Home Memphis Press Releases 2013 Former Nolensville Police Officer Pleads Guilty to Honest Services Mail Fraud

Former Nolensville Police Officer Pleads Guilty to Honest Services Mail Fraud

U.S. Attorney’s Office July 30, 2013
  • Middle District of Tennessee (615) 736-5151

Kenneth D. Lee, 52, of Nashville, Tennessee, pleaded guilty yesterday in U.S. District Court, to honest services mail fraud, announced David Rivera, Acting U.S. Attorney for the Middle District of Tennessee.

Lee was indicted by a federal grand jury on March 1, 2012, and charged with extortion and mail fraud arising from his solicitation of payment from a woman who did not have a driver’s license in exchange for not arresting her.

“This case is about much more than a $200 fraud.
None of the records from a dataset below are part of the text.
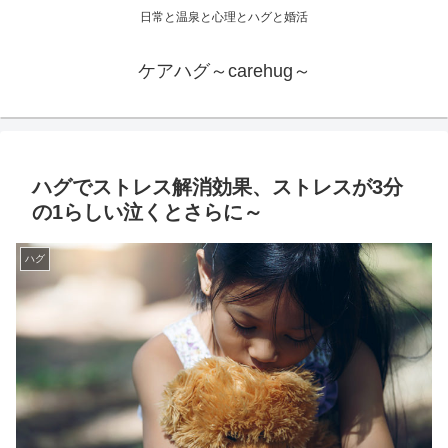
日常と温泉と心理とハグと婚活
ケアハグ～carehug～
ハグでストレス解消効果、ストレスが3分
の1らしい泣くとさらに～
ハグ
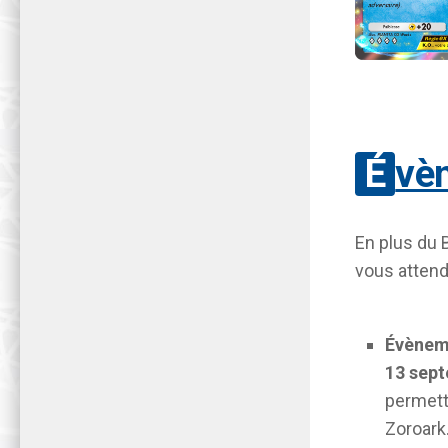
Évè
En plus du
vous attend
Évèneme
13 sept
permett
Zoroark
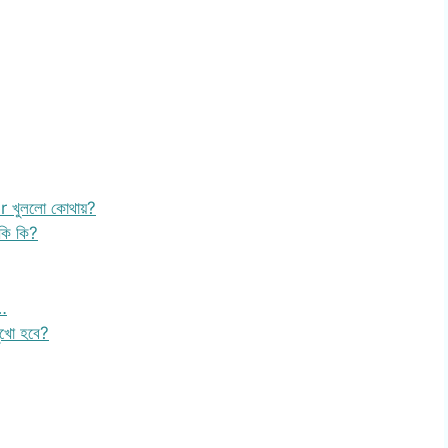
 খুললো কোথায়?
কি কি?
:…
মুখো হবে?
It's about dishonest dealings by a police officer sworn to uphold the law and to serve and protect the public,” said David Rivera, Acting U.S. Attorney for the Middle District of Tennessee. The public should not allow the crimes of this single police officer to tarnish or otherwise undermine their confidence in the vast majority of law enforcement officers who serve with integrity and keep our communities safe. Those few public servants who choose to abandon their oath should be reminded that the United States Attorney's Office will prosecute them to the fullest extent of the law.
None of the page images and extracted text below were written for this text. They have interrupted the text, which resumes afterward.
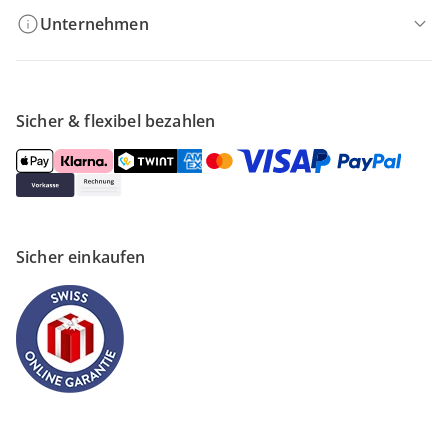
Unternehmen
Sicher & flexibel bezahlen
Sicher einkaufen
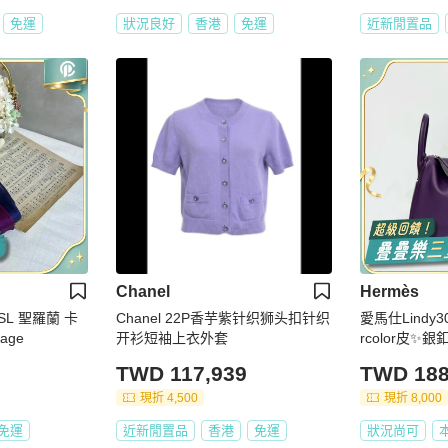
免運
狀況良好
香港
免運
近新閒置品
Chanel
Hermès
L 聖羅蘭 卡
Chanel 22P香芋紫针织狮头扣针织
愛馬仕Lindy3
age
开衫短袖上衣外套
rcolor皮✨
高級感包款
TWD 117,939
TWD 188
現折 4,500
現折 8,000
免運
近新閒置品
香港
免運
狀況尚可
Lee, a former Nolensville police officer, admitted during the plea hearing that on August 17, 2011, that he told a woman who did not have a driver’s license that he would not arrest her if she paid him $200. Lee also acknowledged that the woman mailed him three separate money orders, totaling $200.

“Our community expects and deserves law enforcement that protects and serves and does not use public service as a shortcut to self-enrichment,” said A. Todd McCall, Special Agent in Charge of the Memphis Division of the Federal Bureau of Investigation. “The FBI and our partners will continue to work to uphold this expectation and today’s plea represents the culmination of hard work to end a corruption and abuse of power that tarnished the thousands of honest, hard-working law enforcement officers, who serve with integrity, and risk their lives every day to keep us safe.”

After accepting Lee’s plea, Chief U.S. District Judge William J. Haynes scheduled a sentencing hearing for October 18, 2013. Under the plea agreement, Lee could be sentenced to up to a year and a day in prison.

This case was investigated by the FBI and the United States Postal Inspection Service and is being prosecuted by Assistant United States Attorneys Scarlett Singleton and Jimmie Lynn Ramsaur.